Officials at top Indonesian tin exporter state-owned PT Timah have declared force majeure and ceased exports blaming new government trading rules, dealing a decisive setback to Jakarta’s attempts to boost the nation's influence as one of the world’s No. 1 producer of the metal.

Other companies, meanwhile, have also ceased exports as PT Timah has pressured policy makers to overhaul laws mandating that domestic producers trade on a local exchange — a move aimed at allowing Indonesia to establish its own benchmark pricing.

Indonesia tin producers are already stuck with an ingot ban of less than 99.9% purity introduced earlier in Q3 to boost export values. The country’s refined shipments have also hit an 11-month low of 6,465 tons, also in Q3, amid an inability by producers to meet new purity levels; consequently, Chinese buyers have looked elsewhere for preferred low-grade tin.

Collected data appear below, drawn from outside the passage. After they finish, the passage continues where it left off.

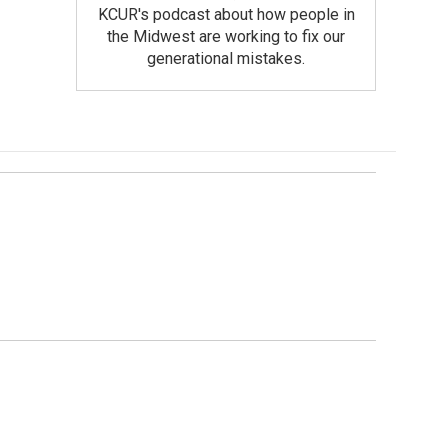
KCUR's podcast about how people in
the Midwest are working to fix our
generational mistakes.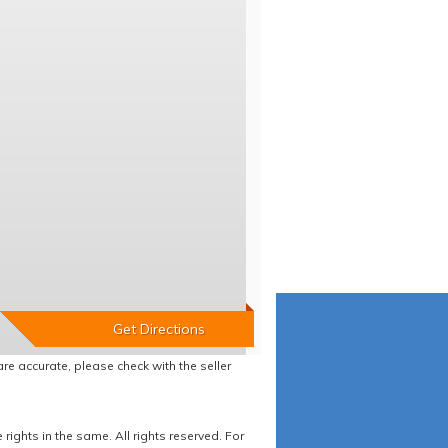
re accurate, please check with the seller
ights in the same. All rights reserved. For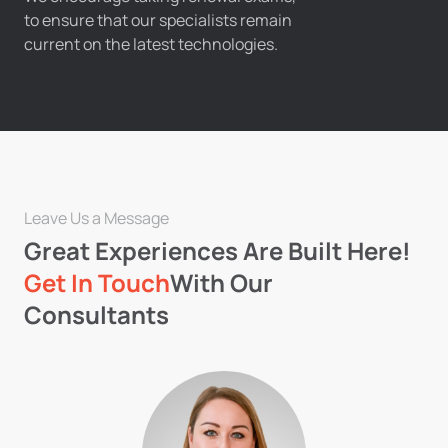
to ensure that our specialists remain
current on the latest technologies.
Leave Us a Message
Great Experiences Are Built Here!
Get In Touch
With Our
Consultants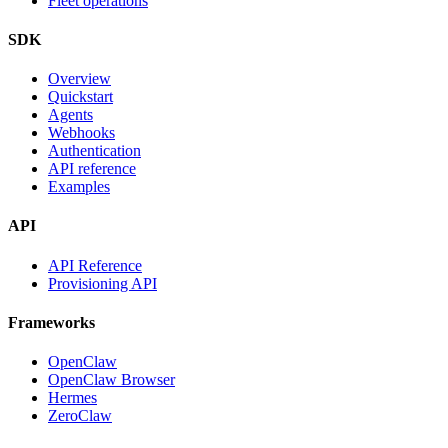
Fleet operations
SDK
Overview
Quickstart
Agents
Webhooks
Authentication
API reference
Examples
API
API Reference
Provisioning API
Frameworks
OpenClaw
OpenClaw Browser
Hermes
ZeroClaw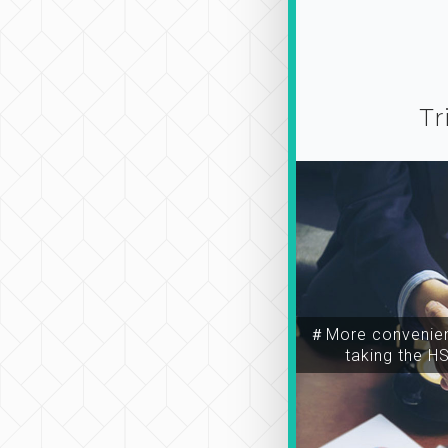
Tr
＃More convenien
taking the H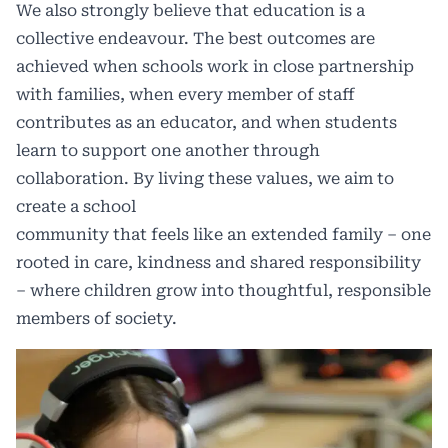
We also strongly believe that education is a
collective endeavour. The best outcomes are
achieved when schools work in close partnership
with families, when every member of staff
contributes as an educator, and when students
learn to support one another through
collaboration. By living these values, we aim to
create a school
community that feels like an extended family – one
rooted in care, kindness and shared responsibility
– where children grow into thoughtful, responsible
members of society.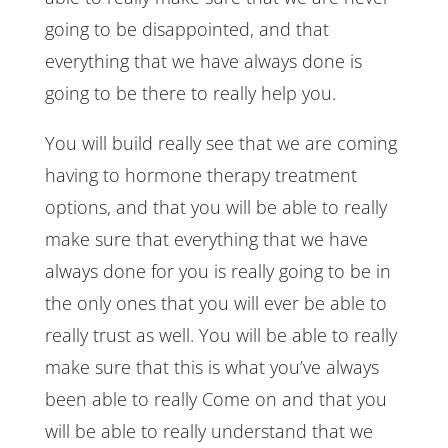
going to be disappointed, and that
everything that we have always done is
going to be there to really help you.
You will build really see that we are coming
having to hormone therapy treatment
options, and that you will be able to really
make sure that everything that we have
always done for you is really going to be in
the only ones that you will ever be able to
really trust as well. You will be able to really
make sure that this is what you’ve always
been able to really Come on and that you
will be able to really understand that we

The new rule forces Indonesia's 47 registered tin ingot exporters to trade on a domestic exchange before shipping material abroad. PT Timah represents 30% of Indonesia's total refined tin exports, which rose almost 3% last year to 98,817 metric tons.

Though force majeure almost always applies to acts of nature, the producer recently changed its contract terms to apply under Indonesian law; the company, however, included a clause stipulating that it could call force majeure if regulator changes affected their usual shipments.